= DATA UNDER STUDY =
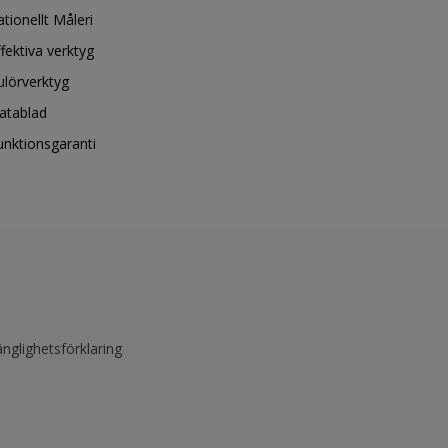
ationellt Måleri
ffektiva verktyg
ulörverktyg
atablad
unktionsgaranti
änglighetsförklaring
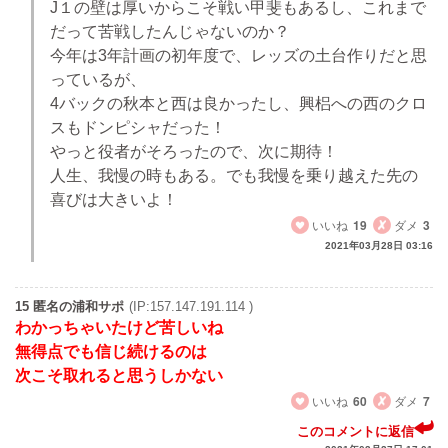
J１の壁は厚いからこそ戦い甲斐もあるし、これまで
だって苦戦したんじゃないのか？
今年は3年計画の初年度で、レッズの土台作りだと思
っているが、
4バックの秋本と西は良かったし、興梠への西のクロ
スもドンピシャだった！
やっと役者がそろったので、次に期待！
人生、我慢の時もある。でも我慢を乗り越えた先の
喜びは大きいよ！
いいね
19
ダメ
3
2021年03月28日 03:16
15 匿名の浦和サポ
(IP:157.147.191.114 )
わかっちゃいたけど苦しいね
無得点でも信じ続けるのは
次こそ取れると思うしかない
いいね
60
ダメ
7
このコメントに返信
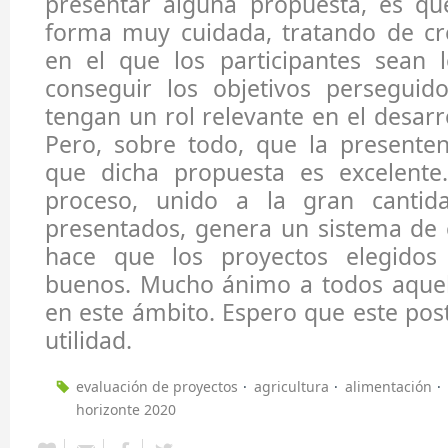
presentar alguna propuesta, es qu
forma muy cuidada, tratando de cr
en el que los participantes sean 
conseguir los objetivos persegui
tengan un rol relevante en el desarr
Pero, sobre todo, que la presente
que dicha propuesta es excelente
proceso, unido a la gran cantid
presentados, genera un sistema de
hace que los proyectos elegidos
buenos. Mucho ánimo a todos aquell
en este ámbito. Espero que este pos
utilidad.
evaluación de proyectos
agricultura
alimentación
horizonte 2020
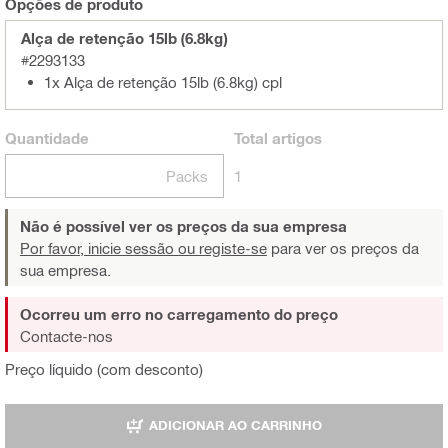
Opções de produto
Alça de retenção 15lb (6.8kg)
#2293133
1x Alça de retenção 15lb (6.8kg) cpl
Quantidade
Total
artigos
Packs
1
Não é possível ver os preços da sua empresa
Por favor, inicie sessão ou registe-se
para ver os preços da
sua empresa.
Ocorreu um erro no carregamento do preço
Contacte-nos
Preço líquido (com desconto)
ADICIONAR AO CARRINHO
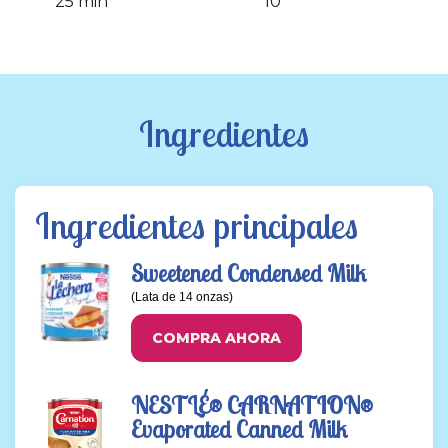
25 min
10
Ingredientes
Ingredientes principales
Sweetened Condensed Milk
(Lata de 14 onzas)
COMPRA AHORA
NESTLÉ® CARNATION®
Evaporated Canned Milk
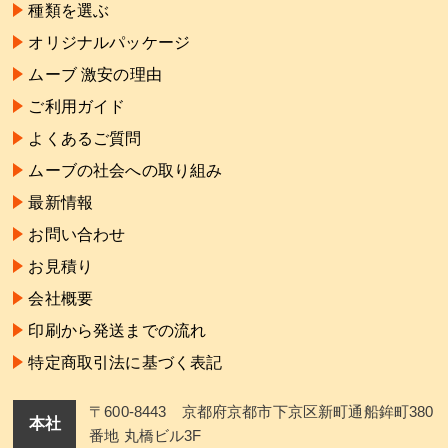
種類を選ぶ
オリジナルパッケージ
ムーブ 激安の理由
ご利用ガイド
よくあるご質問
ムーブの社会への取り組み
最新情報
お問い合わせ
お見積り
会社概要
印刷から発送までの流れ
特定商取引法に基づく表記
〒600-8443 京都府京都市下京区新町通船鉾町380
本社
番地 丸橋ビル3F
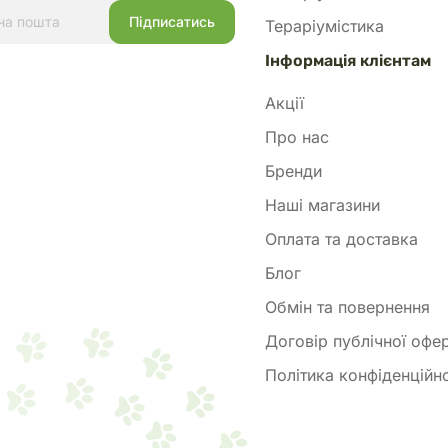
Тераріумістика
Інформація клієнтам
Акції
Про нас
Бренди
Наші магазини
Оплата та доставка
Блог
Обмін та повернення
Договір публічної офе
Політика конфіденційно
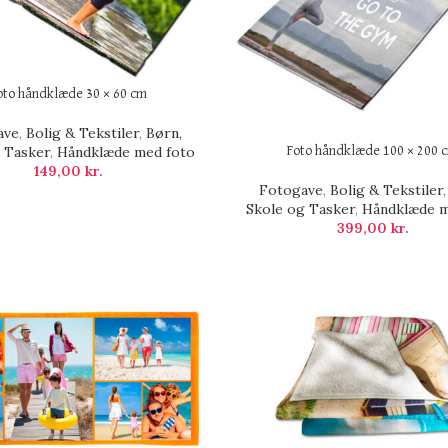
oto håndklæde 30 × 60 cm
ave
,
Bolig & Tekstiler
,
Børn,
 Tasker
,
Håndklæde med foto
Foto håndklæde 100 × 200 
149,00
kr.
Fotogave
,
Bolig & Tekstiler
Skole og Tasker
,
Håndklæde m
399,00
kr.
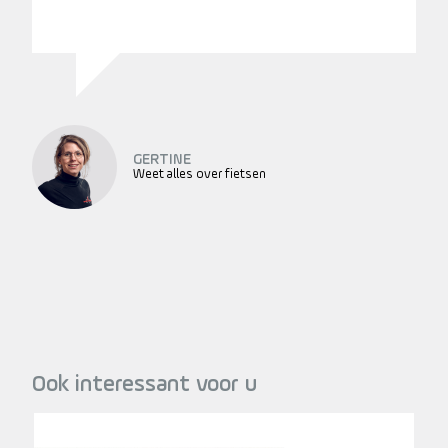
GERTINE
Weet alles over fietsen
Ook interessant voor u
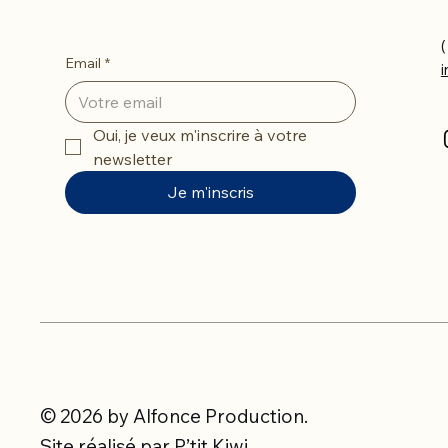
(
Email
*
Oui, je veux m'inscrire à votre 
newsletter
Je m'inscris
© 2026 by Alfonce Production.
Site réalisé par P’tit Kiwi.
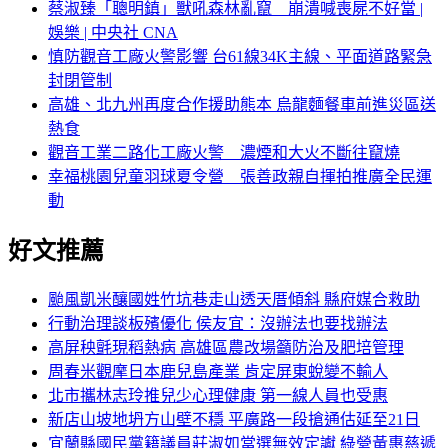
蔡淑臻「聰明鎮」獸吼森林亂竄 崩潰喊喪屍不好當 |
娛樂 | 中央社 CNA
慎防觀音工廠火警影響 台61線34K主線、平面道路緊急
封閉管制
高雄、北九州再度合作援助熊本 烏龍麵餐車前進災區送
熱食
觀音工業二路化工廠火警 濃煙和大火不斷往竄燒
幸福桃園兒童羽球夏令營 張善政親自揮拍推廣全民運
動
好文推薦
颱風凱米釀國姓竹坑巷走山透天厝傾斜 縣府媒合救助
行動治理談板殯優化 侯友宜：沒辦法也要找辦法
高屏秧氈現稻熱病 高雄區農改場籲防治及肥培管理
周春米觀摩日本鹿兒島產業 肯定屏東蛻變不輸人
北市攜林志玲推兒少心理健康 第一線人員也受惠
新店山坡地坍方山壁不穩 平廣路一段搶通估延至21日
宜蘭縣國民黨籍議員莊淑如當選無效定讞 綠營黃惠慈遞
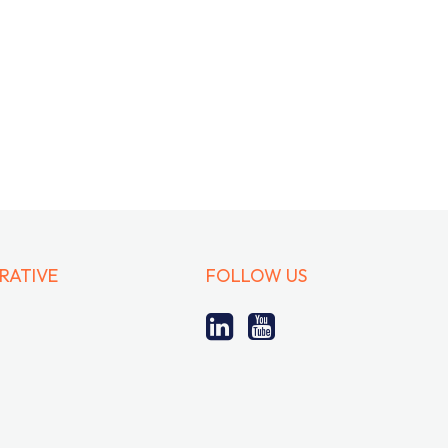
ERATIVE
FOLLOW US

= AIM OF THE TASK =
Repeat the records in full and exactly, leaving every picture out.

= RESPONSE TO THIS EXERCISE =
ationellt Måleri
ffektiva verktyg
ulörverktyg
atablad
unktionsgaranti
änglighetsförklaring
J１の壁は厚いからこそ戦い甲斐もあるし、これまで
だって苦戦したんじゃないのか？
今年は3年計画の初年度で、レッズの土台作りだと思
っているが、
4バックの秋本と西は良かったし、興梠への西のクロ
スもドンピシャだった！
やっと役者がそろったので、次に期待！
人生、我慢の時もある。でも我慢を乗り越えた先の
喜びは大きいよ！
いいね
19
ダメ
3
2021年03月28日 03:16
15 匿名の浦和サポ
(IP:157.147.191.114 )
わかっちゃいたけど苦しいね
無得点でも信じ続けるのは
次こそ取れると思うしかない
いいね
60
ダメ
7
このコメントに返信
presentar alguna propuesta, es qu
forma muy cuidada, tratando de cr
en el que los participantes sean 
conseguir los objetivos persegui
tengan un rol relevante en el desarr
Pero, sobre todo, que la presente
que dicha propuesta es excelente
proceso, unido a la gran cantid
presentados, genera un sistema de
hace que los proyectos elegidos
buenos. Mucho ánimo a todos aquell
en este ámbito. Espero que este pos
utilidad.
evaluación de proyectos
agricultura
alimentación
horizonte 2020
Opções de produto
Alça de retenção 15lb (6.8kg)
#2293133
1x Alça de retenção 15lb (6.8kg) cpl
Quantidade
Total
artigos
Packs
1
Não é possível ver os preços da sua empresa
Por favor, inicie sessão ou registe-se
para ver os preços da
sua empresa.
Ocorreu um erro no carregamento do preço
Contacte-nos
Preço líquido (com desconto)
ADICIONAR AO CARRINHO
25 min
10
Ingredientes
Ingredientes principales
Sweetened Condensed Milk
(Lata de 14 onzas)
COMPRA AHORA
NESTLÉ® CARNATION®
Evaporated Canned Milk
種類を選ぶ
オリジナルパッケージ
ムーブ 激安の理由
ご利用ガイド
よくあるご質問
ムーブの社会への取り組み
最新情報
お問い合わせ
お見積り
会社概要
印刷から発送までの流れ
特定商取引法に基づく表記
〒600-8443 京都府京都市下京区新町通船鉾町380
本社
番地 丸橋ビル3F
Тераріумістика
Інформація клієнтам
Акції
Про нас
Бренди
Наші магазини
Оплата та доставка
Блог
Обмін та повернення
Договір публічної офе
Політика конфіденційно
oto håndklæde 30 × 60 cm
ave
,
Bolig & Tekstiler
,
Børn,
 Tasker
,
Håndklæde med foto
Foto håndklæde 100 × 200 
149,00
kr.
Fotogave
,
Bolig & Tekstiler
Skole og Tasker
,
Håndklæde m
399,00
kr.
GERTINE
Weet alles over fietsen
Ook interessant voor u
(
Email
*
Oui, je veux m'inscrire à votre 
newsletter
Je m'inscris
© 2026 by Alfonce Production.
Site réalisé par P’tit Kiwi.
蔡淑臻「聰明鎮」獸吼森林亂竄 崩潰喊喪屍不好當 |
娛樂 | 中央社 CNA
慎防觀音工廠火警影響 台61線34K主線、平面道路緊急
封閉管制
高雄、北九州再度合作援助熊本 烏龍麵餐車前進災區送
熱食
觀音工業二路化工廠火警 濃煙和大火不斷往竄燒
幸福桃園兒童羽球夏令營 張善政親自揮拍推廣全民運
動
好文推薦
颱風凱米釀國姓竹坑巷走山透天厝傾斜 縣府媒合救助
行動治理談板殯優化 侯友宜：沒辦法也要找辦法
高屏秧氈現稻熱病 高雄區農改場籲防治及肥培管理
周春米觀摩日本鹿兒島產業 肯定屏東蛻變不輸人
北市攜林志玲推兒少心理健康 第一線人員也受惠
新店山坡地坍方山壁不穩 平廣路一段搶通估延至21日
宜蘭縣國民黨籍議員莊淑如當選無效定讞 綠營黃惠慈遞
ERATIVE
FOLLOW US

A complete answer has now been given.